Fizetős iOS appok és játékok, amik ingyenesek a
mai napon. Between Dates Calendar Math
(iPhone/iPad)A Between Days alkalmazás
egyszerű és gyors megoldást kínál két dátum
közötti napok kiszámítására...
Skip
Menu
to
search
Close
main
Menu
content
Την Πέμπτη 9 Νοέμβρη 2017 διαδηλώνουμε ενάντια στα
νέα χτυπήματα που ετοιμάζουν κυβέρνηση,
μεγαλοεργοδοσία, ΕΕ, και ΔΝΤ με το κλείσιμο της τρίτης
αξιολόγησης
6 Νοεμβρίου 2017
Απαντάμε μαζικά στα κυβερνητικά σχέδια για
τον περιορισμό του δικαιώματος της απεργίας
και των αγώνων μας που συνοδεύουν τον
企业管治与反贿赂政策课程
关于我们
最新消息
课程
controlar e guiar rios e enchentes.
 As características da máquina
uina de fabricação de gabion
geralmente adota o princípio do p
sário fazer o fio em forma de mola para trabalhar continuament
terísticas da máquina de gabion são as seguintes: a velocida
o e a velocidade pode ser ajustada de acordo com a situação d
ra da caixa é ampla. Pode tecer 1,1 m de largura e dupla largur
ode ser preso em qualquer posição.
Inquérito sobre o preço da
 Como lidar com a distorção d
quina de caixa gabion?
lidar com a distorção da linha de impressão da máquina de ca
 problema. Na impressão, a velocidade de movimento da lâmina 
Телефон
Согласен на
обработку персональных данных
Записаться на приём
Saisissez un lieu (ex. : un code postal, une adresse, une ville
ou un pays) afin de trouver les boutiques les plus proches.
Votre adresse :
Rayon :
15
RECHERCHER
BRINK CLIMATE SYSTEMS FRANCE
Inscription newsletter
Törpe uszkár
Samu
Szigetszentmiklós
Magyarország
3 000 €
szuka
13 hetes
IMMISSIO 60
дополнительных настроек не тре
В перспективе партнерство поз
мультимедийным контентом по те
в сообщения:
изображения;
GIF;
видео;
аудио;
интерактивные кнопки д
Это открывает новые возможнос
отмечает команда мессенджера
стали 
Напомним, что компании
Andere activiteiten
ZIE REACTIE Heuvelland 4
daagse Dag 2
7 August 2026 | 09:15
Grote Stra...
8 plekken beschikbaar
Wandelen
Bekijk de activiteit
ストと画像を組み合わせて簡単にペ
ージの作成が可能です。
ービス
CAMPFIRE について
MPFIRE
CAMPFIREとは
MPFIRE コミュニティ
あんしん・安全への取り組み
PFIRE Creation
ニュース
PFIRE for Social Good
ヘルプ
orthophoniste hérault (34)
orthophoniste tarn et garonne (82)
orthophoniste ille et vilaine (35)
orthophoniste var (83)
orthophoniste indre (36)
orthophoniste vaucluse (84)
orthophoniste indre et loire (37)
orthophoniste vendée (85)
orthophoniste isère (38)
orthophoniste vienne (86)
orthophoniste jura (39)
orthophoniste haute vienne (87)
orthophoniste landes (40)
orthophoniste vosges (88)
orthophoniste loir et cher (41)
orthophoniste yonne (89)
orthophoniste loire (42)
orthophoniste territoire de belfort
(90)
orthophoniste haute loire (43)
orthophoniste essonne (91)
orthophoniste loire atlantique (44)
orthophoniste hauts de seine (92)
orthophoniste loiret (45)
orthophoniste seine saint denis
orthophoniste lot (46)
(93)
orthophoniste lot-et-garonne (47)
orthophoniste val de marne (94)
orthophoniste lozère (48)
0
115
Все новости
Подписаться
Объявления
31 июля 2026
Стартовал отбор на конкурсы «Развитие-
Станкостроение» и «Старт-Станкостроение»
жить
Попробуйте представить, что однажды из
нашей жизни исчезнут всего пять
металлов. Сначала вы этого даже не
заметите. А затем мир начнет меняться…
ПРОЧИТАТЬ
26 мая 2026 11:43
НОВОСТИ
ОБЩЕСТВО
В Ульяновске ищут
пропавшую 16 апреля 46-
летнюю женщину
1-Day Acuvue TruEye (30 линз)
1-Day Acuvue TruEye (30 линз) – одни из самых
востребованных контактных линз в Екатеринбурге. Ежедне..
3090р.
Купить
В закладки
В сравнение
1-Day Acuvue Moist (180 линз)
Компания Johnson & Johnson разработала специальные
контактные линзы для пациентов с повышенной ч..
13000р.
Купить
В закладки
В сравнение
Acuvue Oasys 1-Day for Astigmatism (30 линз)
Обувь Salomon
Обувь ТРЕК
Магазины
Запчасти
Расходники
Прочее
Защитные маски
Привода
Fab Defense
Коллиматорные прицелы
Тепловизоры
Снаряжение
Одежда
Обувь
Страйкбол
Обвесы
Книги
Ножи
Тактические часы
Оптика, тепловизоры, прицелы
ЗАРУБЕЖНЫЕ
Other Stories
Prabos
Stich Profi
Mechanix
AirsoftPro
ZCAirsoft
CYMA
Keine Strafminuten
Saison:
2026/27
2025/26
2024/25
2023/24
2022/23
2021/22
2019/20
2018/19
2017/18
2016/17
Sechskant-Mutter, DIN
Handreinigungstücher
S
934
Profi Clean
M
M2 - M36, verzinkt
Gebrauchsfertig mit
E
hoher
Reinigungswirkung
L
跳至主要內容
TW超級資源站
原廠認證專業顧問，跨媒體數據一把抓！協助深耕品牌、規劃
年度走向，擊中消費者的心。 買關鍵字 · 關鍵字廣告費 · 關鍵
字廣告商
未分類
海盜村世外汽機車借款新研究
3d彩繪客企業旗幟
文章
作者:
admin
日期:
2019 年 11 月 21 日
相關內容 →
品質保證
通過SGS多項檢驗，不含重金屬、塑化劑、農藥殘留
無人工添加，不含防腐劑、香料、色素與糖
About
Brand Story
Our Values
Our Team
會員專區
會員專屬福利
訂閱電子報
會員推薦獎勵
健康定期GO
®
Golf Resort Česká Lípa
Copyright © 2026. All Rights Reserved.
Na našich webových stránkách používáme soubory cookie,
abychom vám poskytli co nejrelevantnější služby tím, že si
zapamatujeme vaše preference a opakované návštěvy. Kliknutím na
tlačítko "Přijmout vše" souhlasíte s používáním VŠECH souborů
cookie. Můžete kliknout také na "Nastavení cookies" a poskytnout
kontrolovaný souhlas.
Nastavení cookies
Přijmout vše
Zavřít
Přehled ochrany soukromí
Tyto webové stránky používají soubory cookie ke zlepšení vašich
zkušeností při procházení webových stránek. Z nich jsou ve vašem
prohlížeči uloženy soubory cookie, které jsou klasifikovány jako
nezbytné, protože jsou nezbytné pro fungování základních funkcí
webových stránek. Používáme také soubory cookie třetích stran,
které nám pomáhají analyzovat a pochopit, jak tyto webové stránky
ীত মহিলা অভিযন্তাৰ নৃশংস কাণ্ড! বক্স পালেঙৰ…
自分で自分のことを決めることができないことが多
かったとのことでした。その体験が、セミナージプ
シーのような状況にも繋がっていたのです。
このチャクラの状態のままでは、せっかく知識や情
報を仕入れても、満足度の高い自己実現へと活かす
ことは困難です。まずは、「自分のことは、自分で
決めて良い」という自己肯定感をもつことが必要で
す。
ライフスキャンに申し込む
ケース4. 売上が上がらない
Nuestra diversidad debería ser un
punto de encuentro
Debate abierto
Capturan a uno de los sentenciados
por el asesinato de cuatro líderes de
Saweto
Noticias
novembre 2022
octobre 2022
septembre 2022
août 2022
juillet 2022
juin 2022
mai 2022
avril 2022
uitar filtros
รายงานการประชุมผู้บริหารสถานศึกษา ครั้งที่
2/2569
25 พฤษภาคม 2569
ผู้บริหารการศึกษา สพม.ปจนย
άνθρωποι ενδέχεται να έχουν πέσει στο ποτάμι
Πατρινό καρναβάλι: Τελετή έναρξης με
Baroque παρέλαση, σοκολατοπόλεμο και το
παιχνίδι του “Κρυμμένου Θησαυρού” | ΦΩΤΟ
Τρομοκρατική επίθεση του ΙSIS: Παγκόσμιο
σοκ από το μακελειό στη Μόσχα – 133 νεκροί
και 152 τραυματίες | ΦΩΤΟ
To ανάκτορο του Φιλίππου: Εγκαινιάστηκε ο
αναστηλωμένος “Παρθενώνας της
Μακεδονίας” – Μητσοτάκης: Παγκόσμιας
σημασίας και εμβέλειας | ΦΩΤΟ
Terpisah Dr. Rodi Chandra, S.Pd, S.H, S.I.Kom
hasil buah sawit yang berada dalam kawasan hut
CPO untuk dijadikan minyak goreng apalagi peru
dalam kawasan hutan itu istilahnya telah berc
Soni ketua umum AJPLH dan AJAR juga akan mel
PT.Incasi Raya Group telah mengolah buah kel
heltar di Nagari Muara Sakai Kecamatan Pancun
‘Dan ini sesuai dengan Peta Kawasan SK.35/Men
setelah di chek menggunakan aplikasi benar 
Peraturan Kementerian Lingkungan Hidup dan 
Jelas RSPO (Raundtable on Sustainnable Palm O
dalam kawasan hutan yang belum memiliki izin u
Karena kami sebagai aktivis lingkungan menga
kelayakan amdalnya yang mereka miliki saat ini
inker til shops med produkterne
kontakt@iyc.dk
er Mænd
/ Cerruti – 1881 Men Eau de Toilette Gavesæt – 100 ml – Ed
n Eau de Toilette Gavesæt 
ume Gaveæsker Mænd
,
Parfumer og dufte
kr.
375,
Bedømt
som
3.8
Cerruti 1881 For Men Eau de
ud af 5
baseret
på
● ● ● ● ●
* INSTRUCTIONS FOR THE TASK
What is needed is a verbatim copy of every line in the records above from the one containing "нашей жизни исчезнут всего пять" down to the one containing "Stich Profi", both included, and nothing more.

* EXERCISE RESPONSE
нашей жизни исчезнут всего пять
металлов. Сначала вы этого даже не
заметите. А затем мир начнет меняться…
ПРОЧИТАТЬ
26 мая 2026 11:43
НОВОСТИ
ОБЩЕСТВО
В Ульяновске ищут
пропавшую 16 апреля 46-
летнюю женщину
1-Day Acuvue TruEye (30 линз)
1-Day Acuvue TruEye (30 линз) – одни из самых
востребованных контактных линз в Екатеринбурге. Ежедне..
3090р.
Купить
В закладки
В сравнение
1-Day Acuvue Moist (180 линз)
Компания Johnson & Johnson разработала специальные
контактные линзы для пациентов с повышенной ч..
13000р.
Купить
В закладки
В сравнение
Acuvue Oasys 1-Day for Astigmatism (30 линз)
Обувь Salomon
Обувь ТРЕК
Магазины
Запчасти
Расходники
Прочее
Защитные маски
Привода
Fab Defense
Коллиматорные прицелы
Тепловизоры
Снаряжение
Одежда
Обувь
Страйкбол
Обвесы
Книги
Ножи
Тактические часы
Оптика, тепловизоры, прицелы
ЗАРУБЕЖНЫЕ
Other Stories
Prabos
Stich Profi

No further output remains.